## Exercise prompt:
Each record that follows must be given again without alteration.

## Entries shown:
[Start of Attachment]
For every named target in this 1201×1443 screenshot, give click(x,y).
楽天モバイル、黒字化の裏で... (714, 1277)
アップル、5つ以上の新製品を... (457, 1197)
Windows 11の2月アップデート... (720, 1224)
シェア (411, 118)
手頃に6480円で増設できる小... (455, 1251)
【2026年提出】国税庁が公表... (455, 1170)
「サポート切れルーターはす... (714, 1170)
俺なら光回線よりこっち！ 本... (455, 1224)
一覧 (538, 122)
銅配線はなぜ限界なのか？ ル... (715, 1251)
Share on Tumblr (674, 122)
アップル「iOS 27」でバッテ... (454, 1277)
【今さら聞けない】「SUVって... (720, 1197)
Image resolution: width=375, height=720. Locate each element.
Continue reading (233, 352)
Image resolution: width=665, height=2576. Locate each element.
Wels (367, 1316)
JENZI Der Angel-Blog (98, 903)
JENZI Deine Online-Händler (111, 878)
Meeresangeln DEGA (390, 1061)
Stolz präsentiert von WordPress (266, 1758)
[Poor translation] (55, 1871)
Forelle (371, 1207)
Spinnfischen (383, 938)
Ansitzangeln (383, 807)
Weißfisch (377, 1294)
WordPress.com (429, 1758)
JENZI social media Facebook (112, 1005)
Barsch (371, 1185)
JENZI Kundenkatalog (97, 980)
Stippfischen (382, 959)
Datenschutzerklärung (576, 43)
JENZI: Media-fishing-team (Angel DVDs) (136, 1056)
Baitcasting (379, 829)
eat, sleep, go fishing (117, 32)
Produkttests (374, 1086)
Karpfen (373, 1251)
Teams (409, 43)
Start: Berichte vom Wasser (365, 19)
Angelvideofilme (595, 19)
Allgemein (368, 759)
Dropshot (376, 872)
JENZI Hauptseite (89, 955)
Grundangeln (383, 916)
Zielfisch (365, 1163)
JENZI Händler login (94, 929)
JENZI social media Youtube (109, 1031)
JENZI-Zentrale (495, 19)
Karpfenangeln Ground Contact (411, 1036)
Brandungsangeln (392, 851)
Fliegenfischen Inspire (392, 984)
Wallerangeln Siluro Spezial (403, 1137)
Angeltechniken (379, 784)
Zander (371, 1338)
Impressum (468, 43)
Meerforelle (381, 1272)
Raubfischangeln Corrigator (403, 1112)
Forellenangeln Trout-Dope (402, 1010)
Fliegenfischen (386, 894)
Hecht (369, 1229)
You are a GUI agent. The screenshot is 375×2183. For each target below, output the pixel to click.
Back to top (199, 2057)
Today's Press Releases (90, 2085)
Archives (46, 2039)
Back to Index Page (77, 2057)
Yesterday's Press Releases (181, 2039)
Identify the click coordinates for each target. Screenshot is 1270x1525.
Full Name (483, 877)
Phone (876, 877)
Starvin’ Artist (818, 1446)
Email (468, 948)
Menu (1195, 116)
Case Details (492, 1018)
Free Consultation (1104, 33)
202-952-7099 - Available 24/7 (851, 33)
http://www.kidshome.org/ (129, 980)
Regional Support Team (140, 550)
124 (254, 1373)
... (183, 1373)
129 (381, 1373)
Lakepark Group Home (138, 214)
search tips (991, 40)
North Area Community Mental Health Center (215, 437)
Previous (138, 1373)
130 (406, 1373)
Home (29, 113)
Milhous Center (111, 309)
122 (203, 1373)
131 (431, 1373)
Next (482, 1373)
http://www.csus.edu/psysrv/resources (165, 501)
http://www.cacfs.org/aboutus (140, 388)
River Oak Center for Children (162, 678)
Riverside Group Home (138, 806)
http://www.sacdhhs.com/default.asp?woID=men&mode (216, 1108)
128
[End of Attachment]
## Result of this task:
For every named target in this 1201×1443 screenshot, give click(x,y).
楽天モバイル、黒字化の裏で... (714, 1277)
アップル、5つ以上の新製品を... (457, 1197)
Windows 11の2月アップデート... (720, 1224)
シェア (411, 118)
手頃に6480円で増設できる小... (455, 1251)
【2026年提出】国税庁が公表... (455, 1170)
「サポート切れルーターはす... (714, 1170)
俺なら光回線よりこっち！ 本... (455, 1224)
一覧 (538, 122)
銅配線はなぜ限界なのか？ ル... (715, 1251)
Share on Tumblr (674, 122)
アップル「iOS 27」でバッテ... (454, 1277)
【今さら聞けない】「SUVって... (720, 1197)
Image resolution: width=375, height=720. Locate each element.
Continue reading (233, 352)
Image resolution: width=665, height=2576. Locate each element.
Wels (367, 1316)
JENZI Der Angel-Blog (98, 903)
JENZI Deine Online-Händler (111, 878)
Meeresangeln DEGA (390, 1061)
Stolz präsentiert von WordPress (266, 1758)
[Poor translation] (55, 1871)
Forelle (371, 1207)
Spinnfischen (383, 938)
Ansitzangeln (383, 807)
Weißfisch (377, 1294)
WordPress.com (429, 1758)
JENZI social media Facebook (112, 1005)
Barsch (371, 1185)
JENZI Kundenkatalog (97, 980)
Stippfischen (382, 959)
Datenschutzerklärung (576, 43)
JENZI: Media-fishing-team (Angel DVDs) (136, 1056)
Baitcasting (379, 829)
eat, sleep, go fishing (117, 32)
Produkttests (374, 1086)
Karpfen (373, 1251)
Teams (409, 43)
Start: Berichte vom Wasser (365, 19)
Angelvideofilme (595, 19)
Allgemein (368, 759)
Dropshot (376, 872)
JENZI Hauptseite (89, 955)
Grundangeln (383, 916)
Zielfisch (365, 1163)
JENZI Händler login (94, 929)
JENZI social media Youtube (109, 1031)
JENZI-Zentrale (495, 19)
Karpfenangeln Ground Contact (411, 1036)
Brandungsangeln (392, 851)
Fliegenfischen Inspire (392, 984)
Wallerangeln Siluro Spezial (403, 1137)
Angeltechniken (379, 784)
Zander (371, 1338)
Impressum (468, 43)
Meerforelle (381, 1272)
Raubfischangeln Corrigator (403, 1112)
Forellenangeln Trout-Dope (402, 1010)
Fliegenfischen (386, 894)
Hecht (369, 1229)
You are a GUI agent. The screenshot is 375×2183. For each target below, output the pixel to click.
Back to top (199, 2057)
Today's Press Releases (90, 2085)
Archives (46, 2039)
Back to Index Page (77, 2057)
Yesterday's Press Releases (181, 2039)
Identify the click coordinates for each target. Screenshot is 1270x1525.
Full Name (483, 877)
Phone (876, 877)
Starvin’ Artist (818, 1446)
Email (468, 948)
Menu (1195, 116)
Case Details (492, 1018)
Free Consultation (1104, 33)
202-952-7099 - Available 24/7 (851, 33)
http://www.kidshome.org/ (129, 980)
Regional Support Team (140, 550)
124 (254, 1373)
... (183, 1373)
129 (381, 1373)
Lakepark Group Home (138, 214)
search tips (991, 40)
North Area Community Mental Health Center (215, 437)
Previous (138, 1373)
130 (406, 1373)
Home (29, 113)
Milhous Center (111, 309)
122 (203, 1373)
131 (431, 1373)
Next (482, 1373)
http://www.csus.edu/psysrv/resources (165, 501)
http://www.cacfs.org/aboutus (140, 388)
River Oak Center for Children (162, 678)
Riverside Group Home (138, 806)
http://www.sacdhhs.com/default.asp?woID=men&mode (216, 1108)
128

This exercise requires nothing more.